Sebelum eksploitasi, Tectonic memegang sekitar $121,7 juta total nilai terkunci (TVL) dan sekitar $82,7 juta pinjaman aktif, menurut data yang dikutip oleh The Block.
Respons Tectonic mengikuti beberapa penghentian blockchain darurat yang terkait dengan insiden keamanan dalam beberapa minggu terakhir.
Pada 25 Agustus, rantai Cosmos EVM disarankan untuk meminta penghentian validator sementara Cosmos Labs menyelidiki insiden keamanan yang memengaruhi pengguna modul EVM-nya. KiiChain melaporkan bahwa lebih dari 148,3 juta KII telah terkuras melalui 18 serangan, sementara TAC mengatakan validator menghentikan jaringannya setelah satu akun dikuras.
MANTRA telah menghentikan jaringannya sendiri beberapa hari sebelumnya saat menyelidiki insiden terpisah, membekukan transaksi dan mencegah aset berpindah di seluruh blockchain Layer 1. Tim teknik dan keamanannya menyelidiki masalah tersebut dengan mitra eksternal sebelum jaringan kemudian melanjutkan produksi blok.

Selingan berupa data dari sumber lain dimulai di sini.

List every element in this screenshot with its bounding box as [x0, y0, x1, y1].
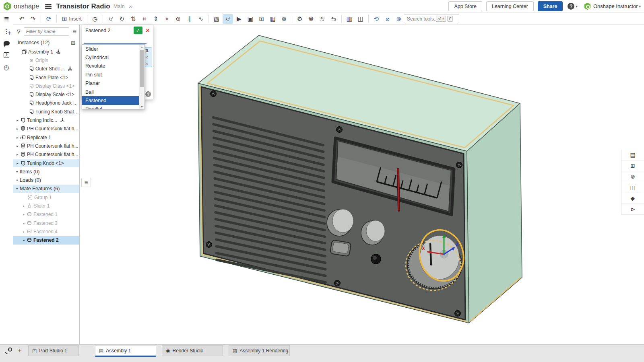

Cronos terus mengembangkan infrastruktur jaringannya sambil mempertahankan hubungan erat dengan Crypto.com. Peta jalan 2025 menguraikan rencana untuk ekuitas yang di-tokenisasi, real estat, komoditas, dana, dan aset lainnya, di samping integrasi pinjaman dan keuangan terdesentralisasi. Peta jalan tersebut menempatkan integrasi Crypto.com di pusat rencana distribusi melalui basis pengguna bursa.
Baru-baru ini, Trump Media, Crypto.com, dan Yorkville Acquisition Corp. mengakhiri usaha perbendaharaan CRO yang mereka rencanakan pada 7 Agustus. Perusahaan yang diusulkan awalnya dirancang di sekitar perbendaharaan CRO multi-miliar dolar, tetapi pihak-pihak tersebut mengutip kondisi pasar yang berlaku dan perubahan prioritas bisnis dan pemangku kepentingan saat mengakhiri transaksi.
Untuk insiden Tectonic, Cronos belum memberikan angka akhir untuk aset yang terkena dampak atau menerbitkan akar penyebab eksploitasi. Postmortem yang akan datang diharapkan mendokumentasikan serangan dan respons jaringan setelah validator menghentikan rantai dan memulihkan keadaan pra-eksploitasi.